━━━ Material for the task
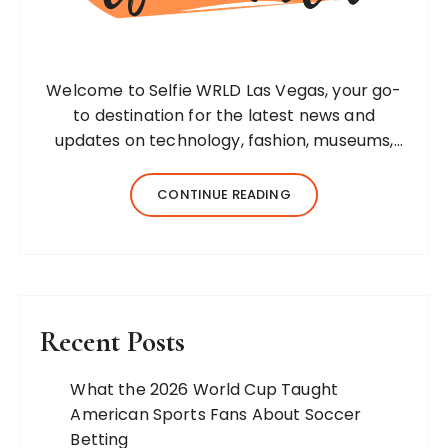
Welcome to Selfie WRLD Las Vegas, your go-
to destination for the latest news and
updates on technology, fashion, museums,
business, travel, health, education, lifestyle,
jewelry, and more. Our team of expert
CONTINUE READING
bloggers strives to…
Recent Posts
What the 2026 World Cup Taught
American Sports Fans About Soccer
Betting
━━━━━━
━━━ Material for the task
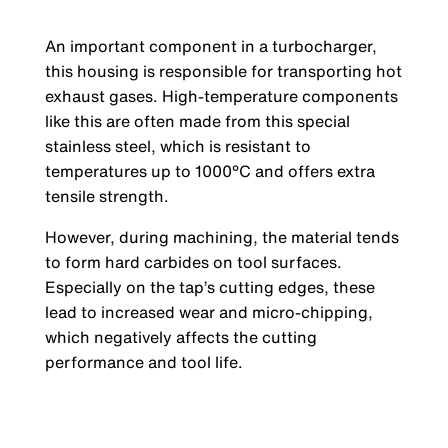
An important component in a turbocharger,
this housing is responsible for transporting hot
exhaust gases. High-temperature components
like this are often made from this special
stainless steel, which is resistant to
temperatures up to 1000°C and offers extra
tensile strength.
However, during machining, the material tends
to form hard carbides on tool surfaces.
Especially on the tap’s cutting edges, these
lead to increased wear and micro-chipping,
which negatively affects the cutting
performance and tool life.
━━━━━━
■ What needs to be done: All that belongs in your answer is the stretch of entries above from the line with "However, during machining, the material tends" through the line with "performance and tool life.", printed exactly.

■ Result of this exercise:
However, during machining, the material tends
to form hard carbides on tool surfaces.
Especially on the tap’s cutting edges, these
lead to increased wear and micro-chipping,
which negatively affects the cutting
performance and tool life.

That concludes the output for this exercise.